Parere 12 maggio 1993, n.462
Consiglio di Stato. Sezione Prima. Parere 12 maggio 1993, n. 462.
Considerato
(omissis)
5. – Nel sistema degli accordi concordatari del 1984 e della legge sugli enti ecclesiastici, n. 222 del 1985, conviene distinguere, per i profili che qui interessano, fra diverse categorie di enti:
a) quelli per i quali il fine di religione e di culto è riconosciuto direttamente dalla legge, o, se si vuole, sussiste necessariamente in relazione alla corrispondenza ad una determinata figura tipica;
b) quelli che corrispondono a figure tipiche (es.: associazioni, fondazioni) alle quali non inerisce di necessità un fine di religione e di culto, né questo è ritenuto sussistente direttamente dalla legge, ma dev’essere accertato caso per caso dall’autorità governativa.
Testualmente, la legge n. 222 del 1985, all’art. 2 comma 1, sembra includere nel primo gruppo solo gli enti che fanno parte della costituzione gerarchica della Chiesa, gli istituti religiosi e i seminari. Ma questa Sezione ha già avuto modo di affermare che tale elencazione non è tassativa, potendo venire integrata per via di interpretazione estensiva o analogica: così è stato detto per gli istituti secolari, sottospecie, insieme a quelli religiosi, degli istituti di vita consacrata (parere 13 dicembre 1989, n. 2090/89) e per le prelature personali (parere 26 settembre 1990, n. 1032/89). E pare ragionevole estendere il concetto anche ad altre figure tipiche, come le chiese non parrocchiali aperte al culto (con la sottospecie dei santuari) o i capitoli. Del resto, la stessa legge n. 222/85, all’art. 22, dispone che gli istituti di sostentamento del clero, in quanto giuridicamente riconosciuti, sono qualificati ope legis enti ecclesiastici: vi è dunque una controprova testuale del fatto che l’elenco dell’art. 2, comma 1, non è esaustivo. Ciò non significa che nel caso di un ente che chieda il riconoscimento con la denominazione di “chiesa” o di “capitolo” sia precluso all’autorità civile l’accertamento della finalità di religione e di culto, da condurre in base all’esame dello statuto ed all’analisi dell’attività concretamente esercitata: ma se da tale disamina emergerà che il fine di culto è assente, la conclusione sarà che l’ente in questione non appartiene, in realtà, alla figura tipica cui fa riferimento la sua denominazione ma ad altra figura tipica (es.: associazione o fondazione).

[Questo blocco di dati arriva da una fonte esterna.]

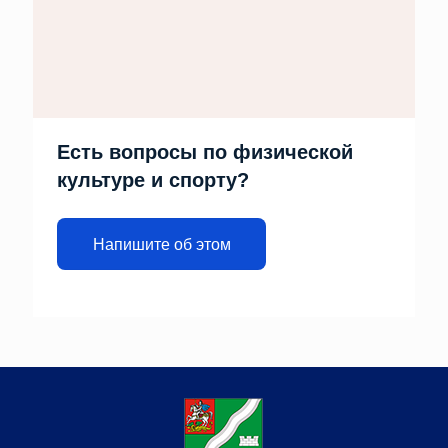
Есть вопросы по физической
культуре и спорту?
Напишите об этом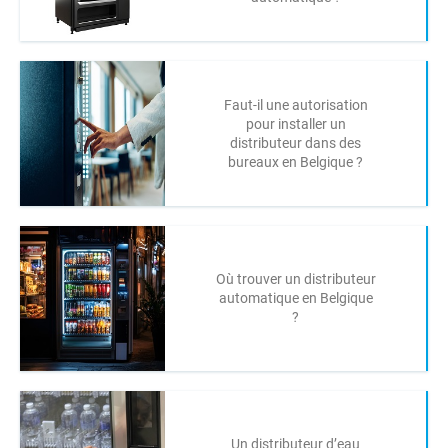
Faut-il une autorisation
pour installer un
distributeur dans des
bureaux en Belgique ?
Où trouver un distributeur
automatique en Belgique
?
Un distributeur d’eau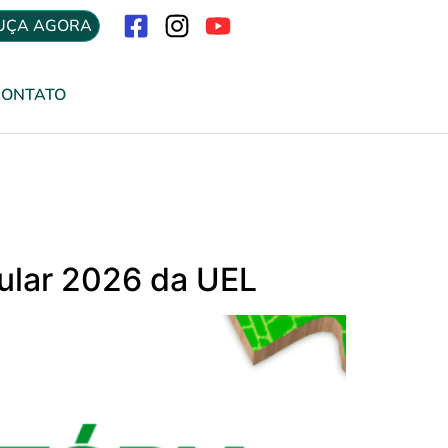
UÇA AGORA
Menu
CONTATO
bular 2026 da UEL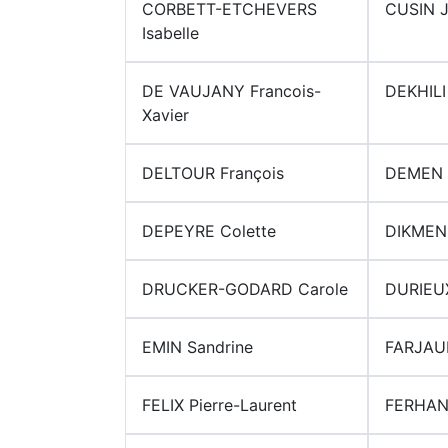
CORBETT-ETCHEVERS
CUSIN J
Isabelle
DE VAUJANY Francois-
DEKHILI
Xavier
DELTOUR François
DEMEN M
DEPEYRE Colette
DIKMEN
DRUCKER-GODARD Carole
DURIEUX
EMIN Sandrine
FARJAU
FELIX Pierre-Laurent
FERHAN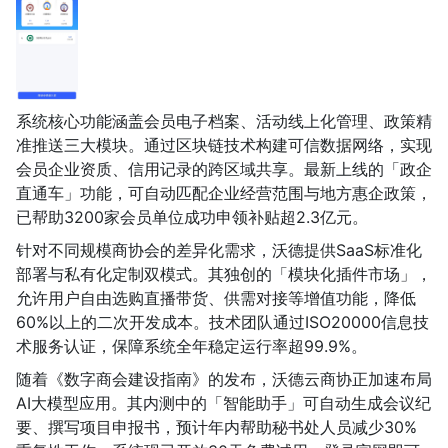
系统核心功能涵盖会员电子档案、活动线上化管理、政策精
准推送三大模块。通过区块链技术构建可信数据网络，实现
会员企业资质、信用记录的跨区域共享。最新上线的「政企
直通车」功能，可自动匹配企业经营范围与地方惠企政策，
已帮助3200家会员单位成功申领补贴超2.3亿元。
针对不同规模商协会的差异化需求，沃德提供SaaS标准化
部署与私有化定制双模式。其独创的「模块化插件市场」，
允许用户自由选购直播带货、供需对接等增值功能，降低
60%以上的二次开发成本。技术团队通过ISO20000信息技
术服务认证，保障系统全年稳定运行率超99.9%。
随着《数字商会建设指南》的发布，沃德云商协正加速布局
AI大模型应用。其内测中的「智能助手」可自动生成会议纪
要、撰写项目申报书，预计年内帮助秘书处人员减少30%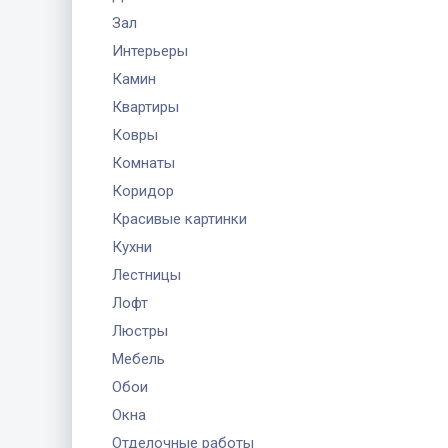
Зал
Интерьеры
Камин
Квартиры
Ковры
Комнаты
Коридор
Красивые картинки
Кухни
Лестницы
Лофт
Люстры
Мебель
Обои
Окна
Отделочные работы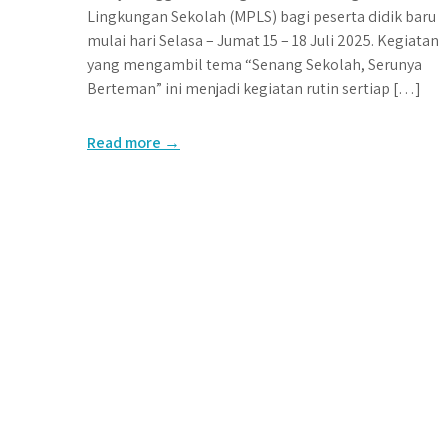
Lingkungan Sekolah (MPLS) bagi peserta didik baru
mulai hari Selasa – Jumat 15 – 18 Juli 2025. Kegiatan
yang mengambil tema “Senang Sekolah, Serunya
Berteman” ini menjadi kegiatan rutin sertiap […]
Read more →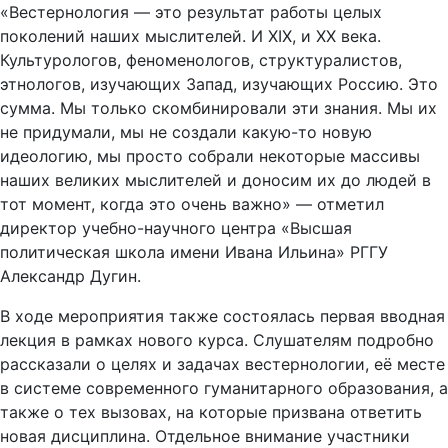
«Вестернология — это результат работы целых
поколений наших мыслителей. И XIX, и XX века.
Культурологов, феноменологов, структуралистов,
этнологов, изучающих Запад, изучающих Россию. Это
сумма. Мы только скомбинировали эти знания. Мы их
не придумали, мы не создали какую-то новую
идеологию, мы просто собрали некоторые массивы
наших великих мыслителей и доносим их до людей в
тот момент, когда это очень важно» — отметил
директор учебно-научного центра «Высшая
политическая школа имени Ивана Ильина» РГГУ
Александр Дугин.
В ходе мероприятия также состоялась первая вводная
лекция в рамках нового курса. Слушателям подробно
рассказали о целях и задачах вестернологии, её месте
в системе современного гуманитарного образования, а
также о тех вызовах, на которые призвана ответить
новая дисциплина. Отдельное внимание участники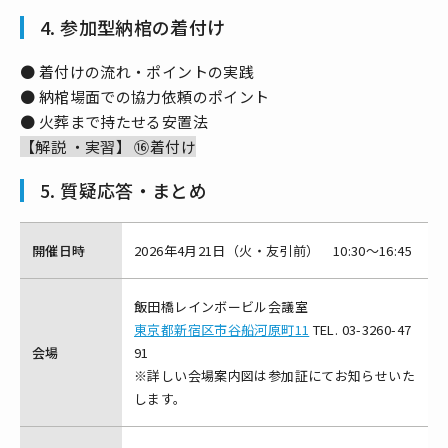
4. 参加型納棺の着付け
● 着付けの流れ・ポイントの実践
● 納棺場面での協力依頼のポイント
● 火葬まで持たせる安置法
【解説 ・実習】 ⑯着付け
5. 質疑応答・まとめ
開催日時
2026年4月21日（火・友引前） 10:30～16:45
飯田橋レインボービル会議室
東京都新宿区市谷船河原町11
TEL. 03-3260-47
会場
91
※詳しい会場案内図は参加証にてお知らせいた
します。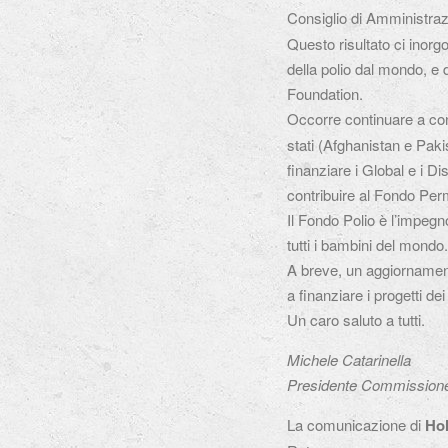
Consiglio di Amministraz
Questo risultato ci inorgo
della polio dal mondo, e 
Foundation.
Occorre continuare a con
stati (Afghanistan e Paki
finanziare i Global e i D
contribuire al Fondo Per
Il Fondo Polio è l’impegn
tutti i bambini del mondo.
A breve, un aggiornamento
a finanziare i progetti de
Un caro saluto a tutti.
Michele Catarinella
Presidente Commissione 
La comunicazione di
Ho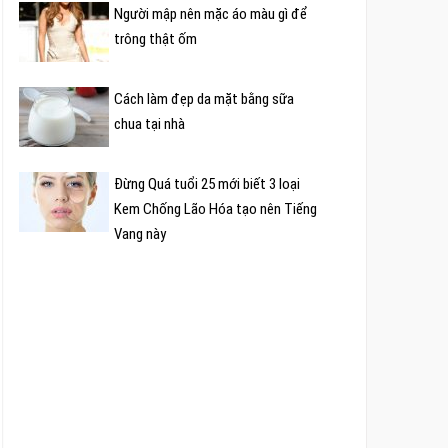
Người mập nên mặc áo màu gì để
trông thật ốm
Cách làm đẹp da mặt bằng sữa
chua tại nhà
Đừng Quá tuổi 25 mới biết 3 loại
Kem Chống Lão Hóa tạo nên Tiếng
Vang này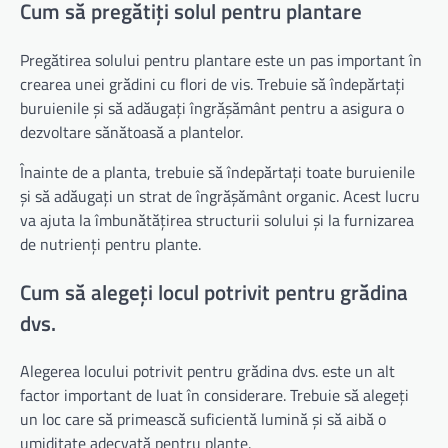
Cum să pregătiți solul pentru plantare
Pregătirea solului pentru plantare este un pas important în
crearea unei grădini cu flori de vis. Trebuie să îndepărtați
buruienile și să adăugați îngrășământ pentru a asigura o
dezvoltare sănătoasă a plantelor.
Înainte de a planta, trebuie să îndepărtați toate buruienile
și să adăugați un strat de îngrășământ organic. Acest lucru
va ajuta la îmbunătățirea structurii solului și la furnizarea
de nutrienți pentru plante.
Cum să alegeți locul potrivit pentru grădina
dvs.
Alegerea locului potrivit pentru grădina dvs. este un alt
factor important de luat în considerare. Trebuie să alegeți
un loc care să primească suficientă lumină și să aibă o
umiditate adecvată pentru plante.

6. – Una delle principali conseguenze di questa distinzione è che gli enti del primo gruppo, una volta accertata la loro corrispondenza ad una figura tipica canonistica (es.: diocesi, parrocchia, istituto religioso, seminario) non possono essere riconosciuti se non come enti ecclesiastici; i secondi, invece, possono essere riconosciuti come enti di diritto privato comune, quante volte il fine di religione o di culto risulti assente o non sufficientemente caratterizzante, ovvero manchino altri specifici requisiti (es.: l’assenso dell’autorità ecclesiastica). Il che significa che per gli enti del primo gruppo il fine di religione e di culto è un presupposto indefettibile ed essenziale sia in ordine all’esistenza dell’ente, sia alla sua riconoscibilità (che si tratti di un presupposto essenziale non è ovviamente meno vero per il solo fatto che il suo accertamento sia stato compiuto a priori dal legislatore); mentre per i secondi è un elemento secondario, che non ne condiziona né l’esistenza né la riconoscibilità, ma, semmai, l’ascrizione al novero degli enti ecclesiastici.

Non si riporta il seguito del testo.